Peterson and students Matt Staver and Ryan Rogers were contacted by the agency to see if they could help with the research by conducting soil health measurements. “Since this is the first year of the project, we’re working on establishing some baseline data,” Staver says. “As farmers continue with these techniques over the next few years, we hope to document if and how their soil health indicators have changed.” 

Conventional agricultural practices take a heavy toll on the environment. Tilling and mono-cropping make topsoil more susceptible to erosion, which also has impacts on soil fertility, water quality, and even flood frequency. Rogers says, “Regenerative practices help to keep the top soil where it should be, prevent flooding, and lessen fertilizer usage, which keeps it out of rivers and oceans. We hope to show farmers that what they’re doing is helping their fields and the environment as well.”

Gathering Data through Field Tests

The student researchers and Professor Peterson gather their data through a combination of field and lab tests. Peterson says, “There are some simple things we can do right there in the field. We can check the depth of the topsoil, count earthworms in a cubic foot of soil, look at water infiltration, and collect some samples. In the lab we can run tests to measure soil density, carbon, and aggregate stability, all of which give us an indication of how resistant the soil is to erosion.”

If the group feels more in-depth testing is needed, they sometimes send samples to outside labs. Rogers says, “We ask them to do the more complicated testing than what we’re capable of. Overall, we feel the testing we do at Luther shows us the density and aggregation levels in the soil, which are some of the best indicators of a healthy system.” 

Regenerative Practices Already Showing Improvement

All parties involved want to help large-scale agriculture become more sustainable. “Farmers are interested in having us evaluate their soil health,” Rogers says. “Their hope is that regenerative soil processes will help them produce better crops. They get the information provided to them free of charge and we get to conduct the tests and evaluate the data, so it’s a win-win.”
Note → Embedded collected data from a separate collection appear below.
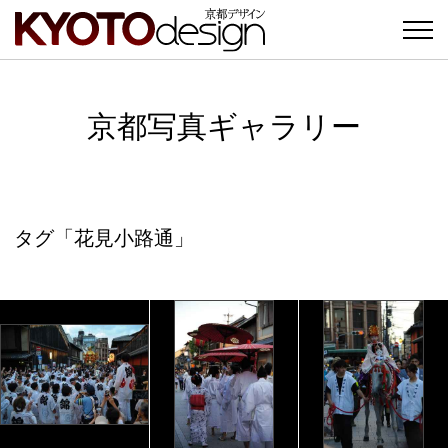
京都写真ギャラリー
タグ「花見小路通」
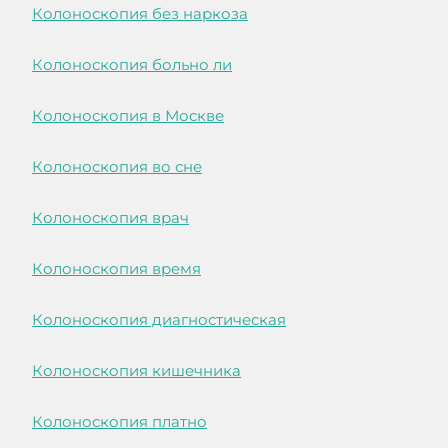
Колоноскопия без наркоза
Колоноскопия больно ли
Колоноскопия в Москве
Колоноскопия во сне
Колоноскопия врач
Колоноскопия время
Колоноскопия диагностическая
Колоноскопия кишечника
Колоноскопия платно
The regenerative practices are already showing good results. “We’re seeing that some of the farms that have implemented regenerative practices are approaching the values for soil health indicators that we observe in native perennial systems, like the restored prairies and forests on Luther’s campus. That's what we want to see and it seems to be working.”
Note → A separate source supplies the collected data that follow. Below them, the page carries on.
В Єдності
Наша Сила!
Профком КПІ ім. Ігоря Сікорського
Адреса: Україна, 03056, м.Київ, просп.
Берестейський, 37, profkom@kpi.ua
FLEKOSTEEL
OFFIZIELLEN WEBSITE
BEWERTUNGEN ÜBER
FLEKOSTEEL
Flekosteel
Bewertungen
The group hopes to do more testing and analysis in the next three years to further track the progress.


Why Do Summer Research? 

“It’s really cool to get hands-on experience where you’re figuring things out right alongside a professor. That’s been very exciting for me.”

—Ryan  Rogers

“Doing real science was one of the aspects that attracted me to Luther, since I knew undergraduate research was a possibility here. It’s helped me solidify that I want to continue down the science path and possibly do more research in the future.”

—Matt Staver

“It’s a great way for students to understand knowledge and science in a way that’s different from learning from a textbook. It offers many more opportunities to discover and explore.”